La deuxième phase est la période Wanli de la dynastie des Ming (de 1573 à 1620). À cette époque, on avait confié l'édification de la Grande Muraille dans la région de Gubeikou à Qi Jiguang, qui a participé personnellement à la construction. La partie qu'il a édifiée est incomparable en termes d'ingéniosité et de solidité. Aujourd'hui, une stèle qui relate le travail de Qi pour construire la Grande Muraille est conservée dans la salle d'exposition du village, et une statue de celui-ci a été érigée sur la place centrale.

La troisième phase de l'histoire de Gubeikou est la Guerre de résistance contre l'agression japonaise dans les années 30. Le 17e Corps d'armée du Kuomintang avait lancé une bataille sanglante à Gubeikou pour empêcher l'armée japonaise d'envahir Beijing.

Pour mieux illustrer ces trois phases de l'histoire de Gubeikou, je vous propose de visiter le temple Linggong, le plus ancien et le mieux conservé de la famille Yang. Il a été construit par les descendants de la famille en mémoire de Yang Linggong, général réputé de la dynastie des Song du Nord. Les habitants locaux sont en majorité des descendants des soldats qui défendaient la Grande Muraille à l'époque. Ils préservent la mémoire de leurs ancêtres et leur font souvent des offrandes au temple.

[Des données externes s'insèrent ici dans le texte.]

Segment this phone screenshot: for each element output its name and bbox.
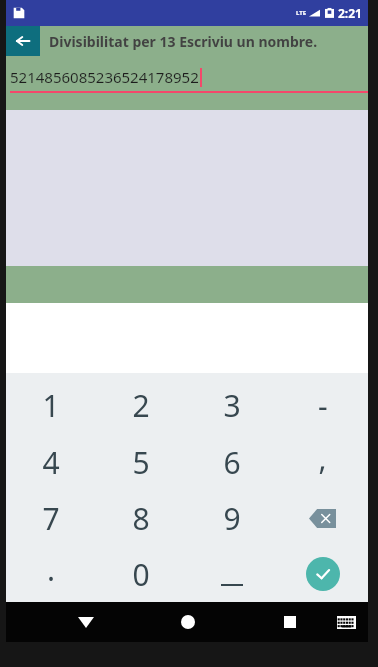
staticText: 8 (132, 498, 150, 539)
button[interactable]: 2 (96, 377, 186, 434)
button[interactable]: , (277, 434, 368, 490)
staticText: 5 (132, 442, 150, 483)
staticText: Divisibilitat per 13 Escriviu un nombre. (49, 32, 318, 51)
staticText: 7 (42, 498, 60, 539)
button[interactable] (186, 546, 277, 602)
button[interactable]: Backspace (277, 490, 368, 546)
button[interactable]: Recents (266, 602, 314, 642)
button[interactable]: - (277, 377, 368, 434)
staticText: , (318, 438, 327, 479)
button[interactable]: 0 (96, 546, 186, 602)
staticText: 2:21 (338, 5, 362, 21)
button[interactable]: 5 (96, 434, 186, 490)
staticText: - (318, 385, 328, 426)
button[interactable]: 6 (186, 434, 277, 490)
staticText: 4 (42, 442, 60, 483)
button[interactable]: 1 (6, 377, 96, 434)
button[interactable]: 7 (6, 490, 96, 546)
staticText: 6 (223, 442, 241, 483)
staticText: 0 (132, 554, 150, 595)
staticText: . (47, 549, 56, 590)
staticText: 1 (42, 385, 60, 426)
staticText: 2 (132, 385, 150, 426)
button[interactable]: Home (164, 602, 212, 642)
button[interactable]: 9 (186, 490, 277, 546)
staticText: 5214856085236524178952 (10, 67, 199, 87)
button[interactable]: . (6, 546, 96, 602)
button[interactable]: 3 (186, 377, 277, 434)
button[interactable]: 4 (6, 434, 96, 490)
staticText: 3 (223, 385, 241, 426)
button[interactable]: Done (277, 546, 368, 602)
button[interactable]: 8 (96, 490, 186, 546)
staticText: 9 (223, 498, 241, 539)
button[interactable]: Back (62, 602, 110, 642)
staticText: LTE (296, 9, 307, 17)
button[interactable]: Back (6, 26, 40, 56)
button[interactable]: Change keyboard (324, 602, 368, 642)
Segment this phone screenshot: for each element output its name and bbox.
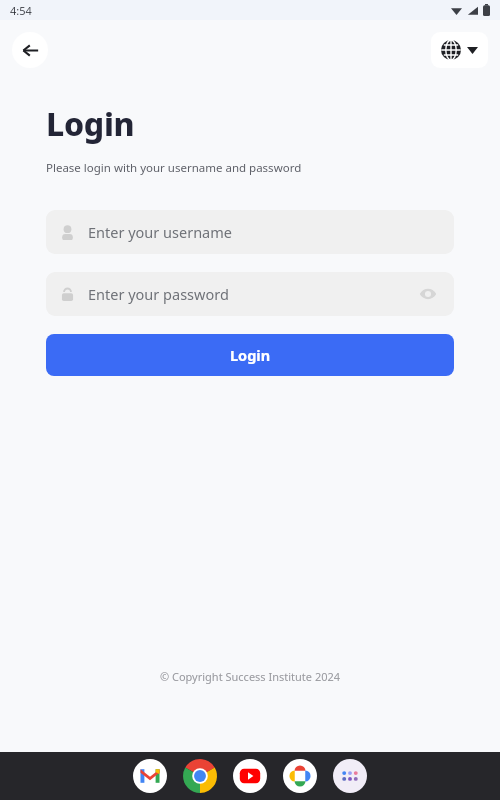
staticText: Login <box>230 345 271 365</box>
staticText: Enter your username <box>88 222 440 242</box>
button[interactable]: Enter your username <box>46 210 454 254</box>
button[interactable]: Select language <box>431 32 488 68</box>
staticText: Enter your password <box>88 284 416 304</box>
staticText: 4:54 <box>10 3 32 18</box>
button[interactable]: Chrome <box>183 759 217 793</box>
button[interactable]: Back <box>12 32 48 68</box>
button[interactable]: Enter your password <box>46 272 454 316</box>
button[interactable]: Photos <box>283 759 317 793</box>
button[interactable]: YouTube <box>233 759 267 793</box>
button[interactable]: Gmail <box>133 759 167 793</box>
button[interactable]: All apps <box>333 759 367 793</box>
staticText: © Copyright Success Institute 2024 <box>0 669 500 684</box>
button[interactable]: Show password <box>416 282 440 306</box>
staticText: Please login with your username and pass… <box>46 160 302 176</box>
staticText: Login <box>46 102 135 146</box>
button[interactable]: Login <box>46 334 454 376</box>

La Tour aux 24 yeux s'appelle ainsi, car elle possède 24 échauguettes. On raconte que c'est là où Qi Jiguang travaillait pendant la construction de la Grande Muraille. L'allure imposante, la sophistication de l'architecture et le fait qu'elle soit adossée à la montagne du Dragon me poussent à y croire.

La stèle des Sept Héros au pied de la montagne du Chat est aussi à voir. On dit qu'à la fin de 1933, l'armée chinoise avait sonné la retraite et laissé sept soldats pour garder la Grande Muraille. Ceux-ci réussirent à déjouer de nombreuses attaques japonaises, mais l'armée nippone finit par leur lancer une grenade et les exterminer. On raconte que la stèle a été établie par les Japonais par respect pour leurs sept valeureux ennemis.

La tour Dahua, construite sous la dynastie des Qi du Nord (550-577), est la partie la mieux conservée de la Grande Muraille. Le charme spécial du tronçon de Gubeikou est précisément dû aux morceaux des Qi du Nord et celui des Ming. Ils sont d'une grande valeur pour les recherches historiques sur la Grande Muraille. Ils sont comme deux bras qui embrassent l'ancien bourg de Gubeikou.

La voie de chemin de fer de Gubeikou fut utilisée pour transporter l'armée japonaise avant l'invasion de Beijing par la vallée de la montagne du Tigre en embuscade. C'est la raison pour laquelle c'est aussi un site intéressant pour comprendre l'histoire de la Guerre de résistance contre l'agression japonaise. Auparavant, je l'avais visité par le train partant de la Gare du Nord de Beijing à Xizhimen. Malheureusement, aujourd'hui le train ne s'arrête plus à la station Gubeikou.

Cependant, le bourg de Gubeikou a su garder son cachet, et nombreux sont les bâtiments bien conservés. L'ancien bureau de poste est toujours ouvert : les touristes peuvent envoyer leur carte postale de la Grande Muraille. Bien sûr, le must est d'y coller un timbre de la Grande Muraille et d'y faire apposer un cachet « Gubeikou ».